The man accused of killing three Pittsburgh officers a year ago will be tried on a multitude of charges beginning Oct. 12 over the objections of the attorney assigned to defend him, an Allegheny County judge has ruled.
The public defender assigned to the case had complained that she didn't have enough time to prepare a defense for Richard Poplawski.
Because of the case's extensive pre-trial publicity, jury selection will begin three weeks earlier. Jurors will be brought in from outside the region and sequestered, the Post-Gazette reports.
Three officers responding to a 911 call at Poplawski's home on April 4 were killed after he allegedly opened fire on them.

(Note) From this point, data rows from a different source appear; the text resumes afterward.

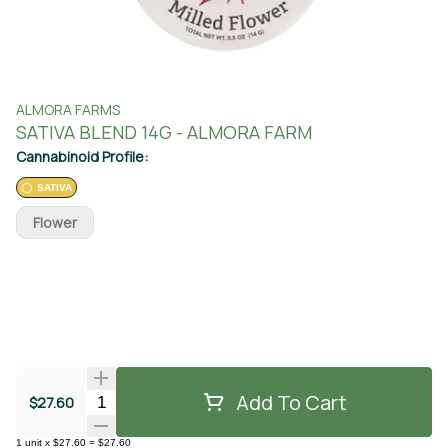
ALMORA FARMS
SATIVA BLEND 14G - ALMORA FARM
Cannabinoid Profile:
SATIVA
Flower
Add To Cart
Quantity Selector
$27.60
1
unit
x
$27.60
=
$27.60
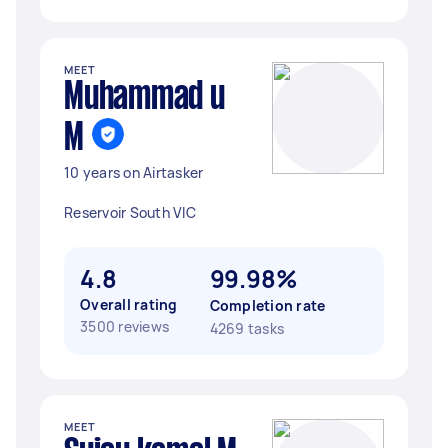
MEET
Muhammad u
M
10 years on Airtasker
Reservoir South VIC
4.8
99.98%
Overall rating
Completion rate
3500 reviews
4269 tasks
MEET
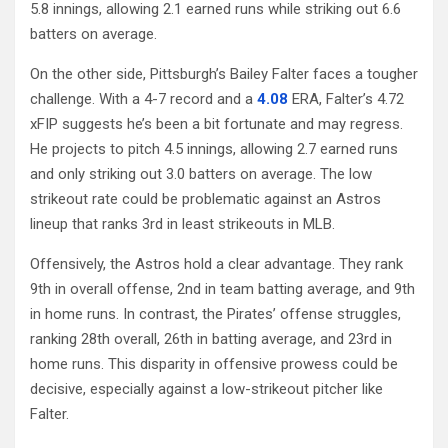
5.8 innings, allowing 2.1 earned runs while striking out 6.6
batters on average.
On the other side, Pittsburgh’s Bailey Falter faces a tougher
challenge. With a 4-7 record and a
4.08
ERA, Falter’s 4.72
xFIP suggests he’s been a bit fortunate and may regress.
He projects to pitch 4.5 innings, allowing 2.7 earned runs
and only striking out 3.0 batters on average. The low
strikeout rate could be problematic against an Astros
lineup that ranks 3rd in least strikeouts in MLB.
Offensively, the Astros hold a clear advantage. They rank
9th in overall offense, 2nd in team batting average, and 9th
in home runs. In contrast, the Pirates’ offense struggles,
ranking 28th overall, 26th in batting average, and 23rd in
home runs. This disparity in offensive prowess could be
decisive, especially against a low-strikeout pitcher like
Falter.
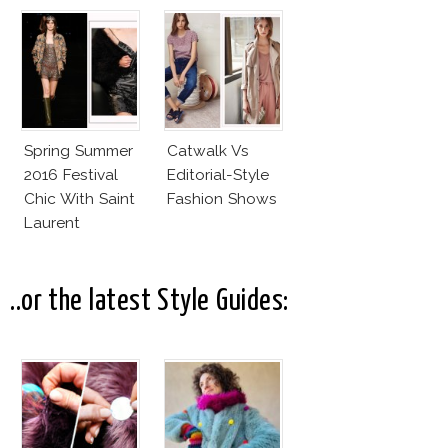
Valli
Rumors, The
Controversy
Spring Summer
Catwalk Vs
2016 Festival
Editorial-Style
Chic With Saint
Fashion Shows
Laurent
..or the latest Style Guides:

Officers Eric Kelly, Paul Sciullo and Stephen Mayhle were killed in the shooting, as Poplawski is reported to have shot nearly 800 rounds of ammunition during the 40-minute shootout that involved the department's tactical unit. A Pittsburgh police sniper ended the shootout.
A year after the ambush, the department has begun issuing AR-type rifles and will phase out shotguns. AR training began in March, and command staff expects 30-40 percent of the 910-officer force to qualify to use them, the Tribune-Review reports.
Alleghany County is also rolling out a $10 million Tiburon dispatching system that allows 911 operators to send information directly to patrol cars with computer terminals rather than using public radio transmissions that could be heard by those intending harm to officers, the newspaper reports.